Speaking at the site of a former residential school, Francis called the schools a “disastrous error” of the church and promised that further investigation would occur. “I humbly beg forgiveness for the evil committed by so many Christians against the Indigenous peoples,” Francis said.

Canadian officials separated indigenous children from their families and forced as many as 150,000 of these children to attend these schools against their will from the 19th century to as recent as the 70s. The schools were known as hotbeds for sexual abuse of students.

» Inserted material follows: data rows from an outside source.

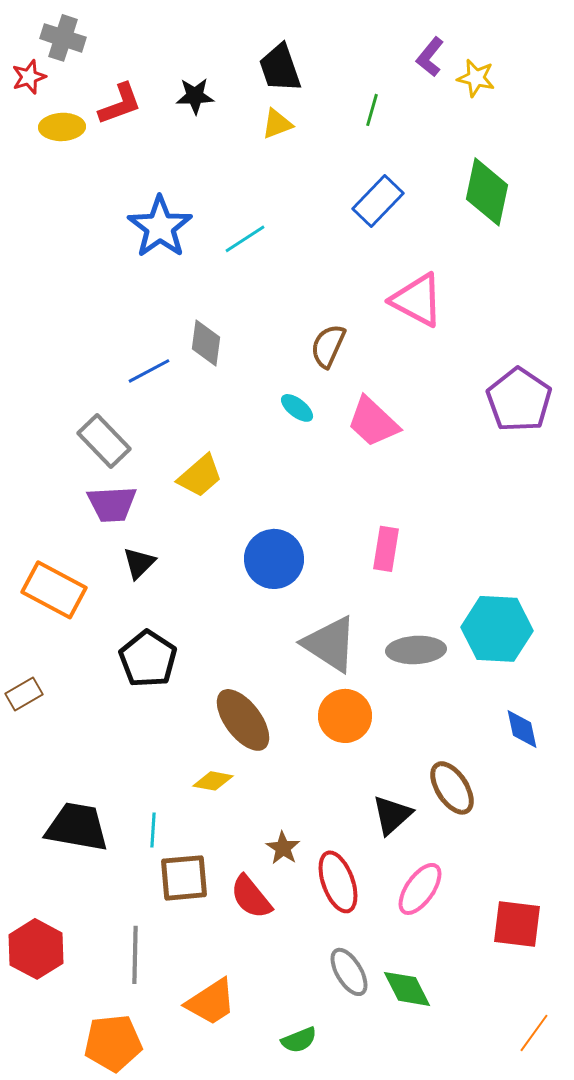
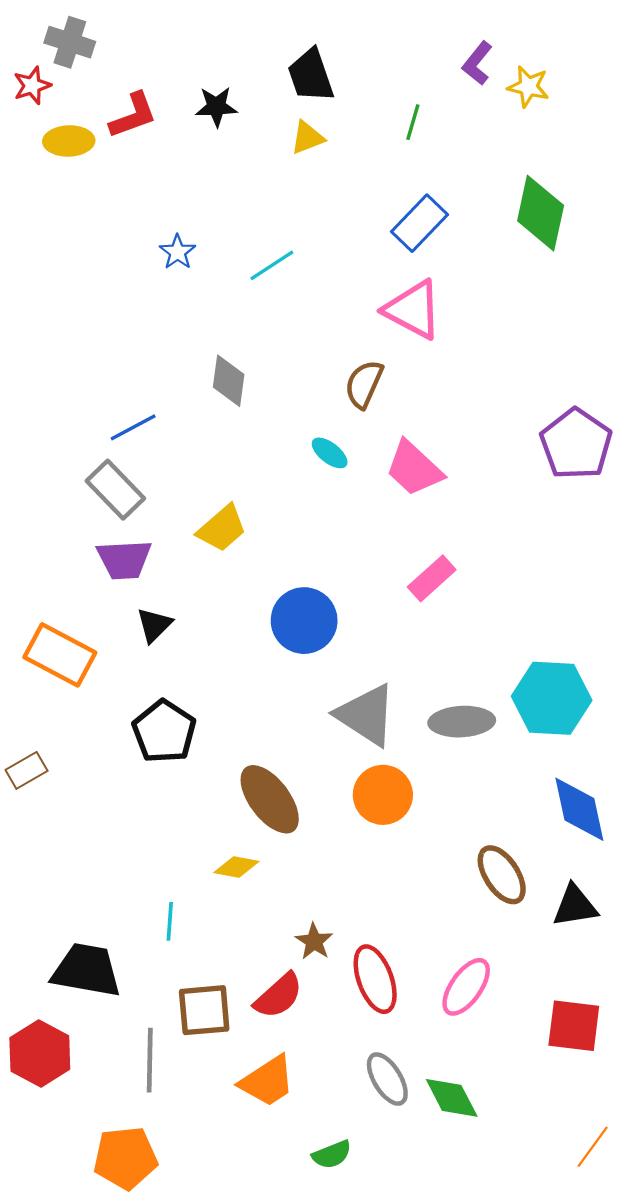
blue star: (160, 227) -> (178, 252), size x0.5
pink triangle: (417, 300) -> (413, 310), moved
blue line: (149, 371) -> (133, 427), moved
pink rectangle: (386, 549) -> (432, 578), moved, turned 39
blue diamond: (522, 729) -> (579, 809), size x1.5
black triangle: (392, 815) -> (575, 906), moved, turned 33
black trapezoid: (77, 827) -> (86, 970), moved
brown square: (184, 878) -> (204, 1010), moved
red semicircle: (251, 897) -> (279, 996), turned -93
orange trapezoid: (211, 1002) -> (267, 1081), moved

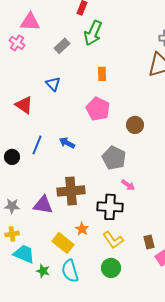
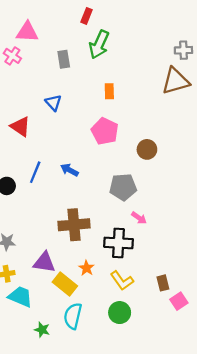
gray rectangle: (62, 46) -> (64, 59), turned -56
gray pentagon: (114, 158) -> (123, 187), turned -30
purple triangle: (43, 205) -> (44, 262), moved
green star: (43, 271) -> (42, 330), moved
cyan semicircle: (70, 271) -> (73, 316), turned 30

Potential burial sites were also discovered at some of these schools as well as counterpart programs in the United States. Francis said he has continued to feel a “sense of sorrow, indignation and shame” since his first meeting with one of the Native delegations. He shared that they gave him a set of moccasins meant to symbolize children who died in those schools and asked that Francis return them when he came back to Canadian soil,

This was the Pope’s first visit on a six-day “penitential pilgrimage” that he is taking which includes stops in Quebec City and northern cities like Iqaluit, Nunavut. Emotions were extremely high and raw at the event, as there were people who were descended from former students and living former students themselves present.